When I was in business school, we defined quality as fitness for an intended purpose. For instance, a broom handle may be a high quality item for when you’re sweeping floors, but a low quality item for when you’re hitting a baseball.
In this sense, quality data is data that fits your intended analysis. There are five aspects of data quality that comprise fitness for analysis: relevance, accuracy, completeness, recency and cleanliness.
Quality data is relevant. Your data should describe or pertain to the time period, location and / or population that comprise and affect what you are analyzing. It should also be directly related to the goals of your analysis. For instance, if your analytics project is intended to reduce manufacturing waste, then your data should measure defects in raw materials and finished goods, plus products returned from the distribution channel.
How do you know if your data is relevant? You’ll notice more if it’s not relevant. In that case, you analysis will yields results that are unrelated to your problem or just don’t make sense.
What if your data is not relevant? You will need to generate or acquire data that is relevant.
Quality data is accurate. Your data needs to accurately reflect or correspond to what you’re measuring, to the required level of measurement. It should also be free of typos, transpositions, and other inaccuracies of data entry and classification.
How do you know if your data is accurate? Your data will pass spelling checks, check sums, spot checks and other measures of internal accuracy and consistency.
What if your data is not accurate? You’ll need to either fix your data, or generate or acquire new data. But you need to work only on data that is related to the analysis that you’re trying to perform.
Quality data is complete. Complete data measures or describes all the relevant aspects of the problem you’re trying to solve. It encompasses the total population, time period and/or geographic area that you’re studying. There are no items missing from series.

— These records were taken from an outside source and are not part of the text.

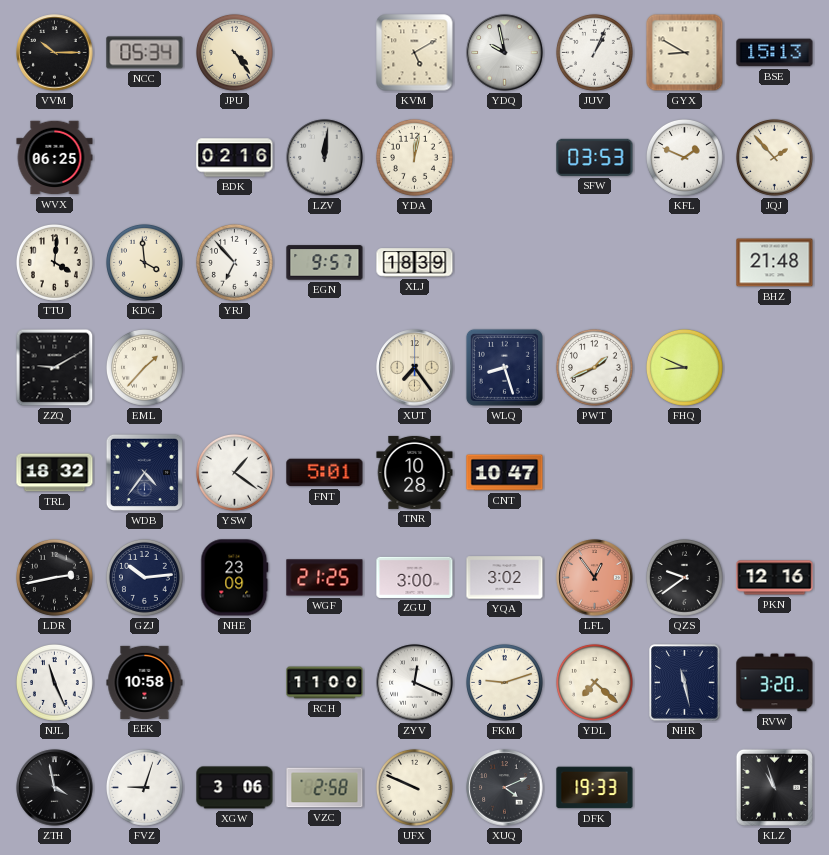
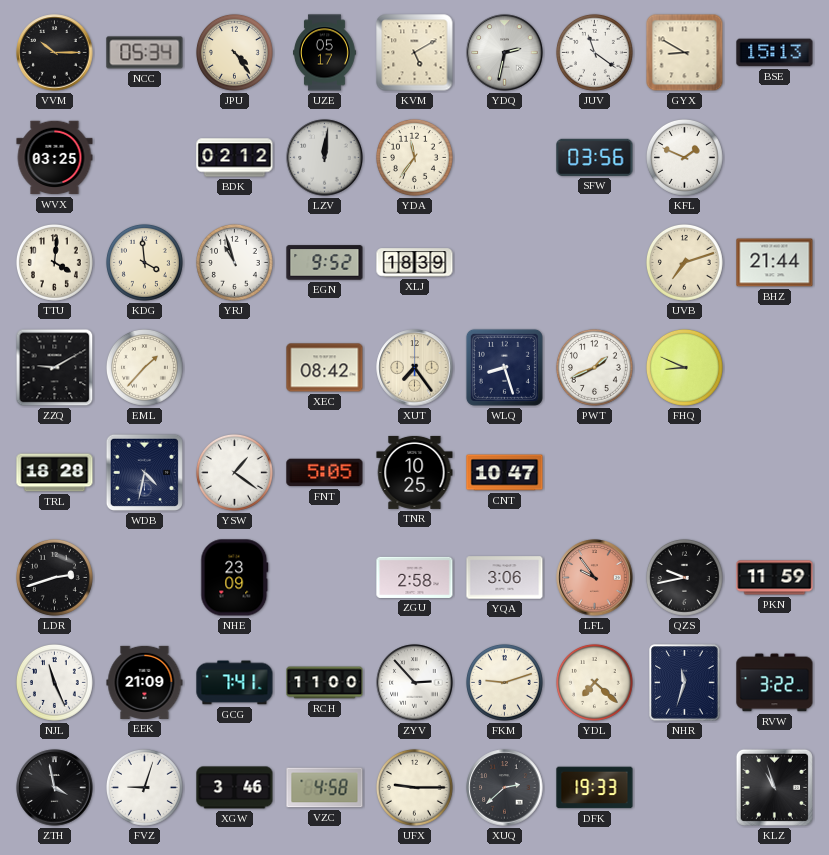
UZE: none -> 05:17
YDQ: 9:58 -> 2:32
JUV: 1:04 -> 11:21
WVX: 06:25 -> 03:25
BDK: 02:16 -> 02:12
YDA: 12:02 -> 11:36
SFW: 03:53 -> 03:56
JQJ: 1:53 -> none
YRJ: 6:53 -> 10:57
EGN: 9:57 -> 9:52
UVB: none -> 7:12
BHZ: 21:48 -> 21:44
XEC: none -> 08:42
TRL: 18:32 -> 18:28
WDB: 4:36 -> 4:32
FNT: 5:01 -> 5:05
TNR: 10:28 -> 10:25
LDR: 2:43 -> 2:42
GZJ: 10:14 -> none
WGF: 21:25 -> none
ZGU: 3:00 -> 2:58
YQA: 3:02 -> 3:06
LFL: 12:54 -> 9:54
QZS: 9:39 -> 9:43
PKN: 12:16 -> 11:59
EEK: 10:58 -> 21:09
GCG: none -> 7:41
ZYV: 12:19 -> 2:53
NHR: 11:28 -> 11:33
RVW: 3:20 -> 3:22
XGW: 3:06 -> 3:46
VZC: 2:58 -> 4:58
UFX: 9:49 -> 9:15
XUQ: 4:11 -> 2:38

How do you know if your data is complete? You’ll notice more if it’s not complete. In that case, you’ll find yourself redoing calculation and analyses to fill in the gaps you’ve discovered. Discovering and filling gaps can be good for data quality, but can be time-consuming and frustrating.
What if your data is not complete? You have a choice. You can decide that it’s complete enough to base a decision upon, or you can acquire or generate additional data to round out your data set.
Quality data is recent. Recent data reflects the current state of a measurement. Recency is measured relative to the problem you’re trying to solve. Recent geological data will be much older than recent stock market data. Disparate data sets that are related to the problem you’re addressing can have difference levels of recency.
How do you know if your data is recent? Your data should carry some sort of time stamp. Some data might seem old, like census data, and yet be the most recent, relevant data that you can apply.
What if your data is not recent? You can take new measurements if recency is an issue. You could re-measure a portion of your data and see if it varies significantly from your existing data.
Quality data is clean. Clean data is free of duplicate values. The data is organized, standardized, structured and labelled or documented to the extent possible. Most data in the world is unstructured, in that it doesn’t fit into the neat fields of a data table. Think social media, emails, reports, videos and images. Still, even unstructured data can be in a well-documented and standardized format.
How do you know if your data is clean? In part, it will just look clean. You won’t find other data-dependent tasks interrupted by impromptu data cleaning. Also, your counts will be accurate because there are no duplicates.
What if your data is not clean? Use ETL (extract, transform, load) or de-duping tools. Normalize data when different terms or values are used to represent the same information. Make data as consistent as possible in terms of labels, categories, time stamps and other types of structures.
The next time you catch someone, including me or possibly yourself, complaining about data quality, take a moment to dive deeper into these five characteristics of data quality. Getting more specific about quality helps you pinpoint tangible problems with specific solutions that you can implement.